All the entries need to be duplicated exactly, with the pictures omitted.
══ Source information
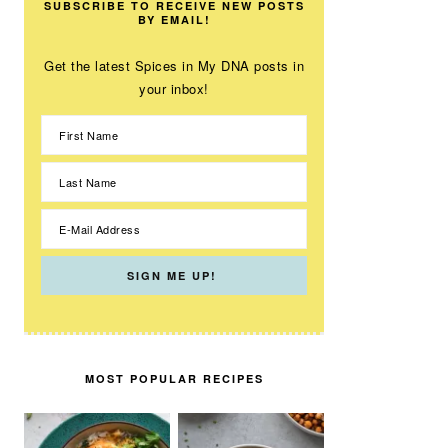
SUBSCRIBE TO RECEIVE NEW POSTS
BY EMAIL!
Get the latest Spices in My DNA posts in
your inbox!
MOST POPULAR RECIPES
════
→ **Response for this exercise**
SUBSCRIBE TO RECEIVE NEW POSTS
BY EMAIL!
Get the latest Spices in My DNA posts in
your inbox!
MOST POPULAR RECIPES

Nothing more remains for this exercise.